Give a single number in reply. It is the count of lines below that contain the string "wurde".

■ RECORDS SUPPLIED ■
>>

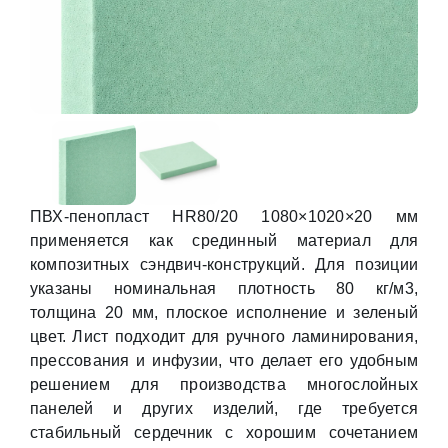
ПВХ-пенопласт HR80/20 1080×1020×20 мм
применяется как срединный материал для
композитных сэндвич-конструкций. Для позиции
указаны номинальная плотность 80 кг/м3,
толщина 20 мм, плоское исполнение и зеленый
цвет. Лист подходит для ручного ламинирования,
прессования и инфузии, что делает его удобным
решением для производства многослойных
панелей и других изделий, где требуется
стабильный сердечник с хорошим сочетанием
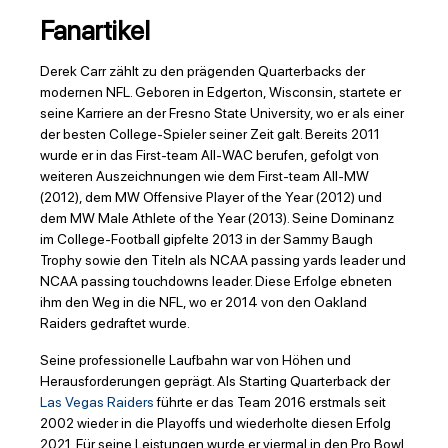
Fanartikel
Derek Carr zählt zu den prägenden Quarterbacks der
modernen NFL. Geboren in Edgerton, Wisconsin, startete er
seine Karriere an der Fresno State University, wo er als einer
der besten College-Spieler seiner Zeit galt. Bereits 2011
wurde er in das First-team All-WAC berufen, gefolgt von
weiteren Auszeichnungen wie dem First-team All-MW
(2012), dem MW Offensive Player of the Year (2012) und
dem MW Male Athlete of the Year (2013). Seine Dominanz
im College-Football gipfelte 2013 in der Sammy Baugh
Trophy sowie den Titeln als NCAA passing yards leader und
NCAA passing touchdowns leader. Diese Erfolge ebneten
ihm den Weg in die NFL, wo er 2014 von den Oakland
Raiders gedraftet wurde.
Seine professionelle Laufbahn war von Höhen und
Herausforderungen geprägt. Als Starting Quarterback der
Las Vegas Raiders
führte er das Team 2016 erstmals seit
2002 wieder in die Playoffs und wiederholte diesen Erfolg
2021. Für seine Leistungen wurde er viermal in den Pro Bowl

<<

■ THE COMPLETED TASK ■
3